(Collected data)
..........

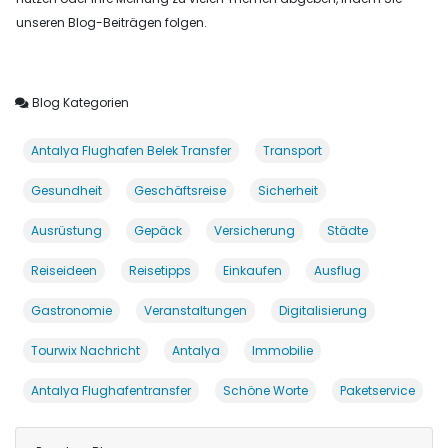
unseren Blog-Beiträgen folgen.
Blog Kategorien
Antalya Flughafen Belek Transfer
Transport
Gesundheit
Geschäftsreise
Sicherheit
Ausrüstung
Gepäck
Versicherung
Städte
Reiseideen
Reisetipps
Einkaufen
Ausflug
Gastronomie
Veranstaltungen
Digitalisierung
Tourwix Nachricht
Antalya
Immobilie
Antalya Flughafentransfer
Schöne Worte
Paketservice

..........

■ **Exercise goal**
Which lines of the data include the word "Antalya"? Copy each one.

■ **Output below**
Antalya Flughafen Belek Transfer
Antalya
Antalya Flughafentransfer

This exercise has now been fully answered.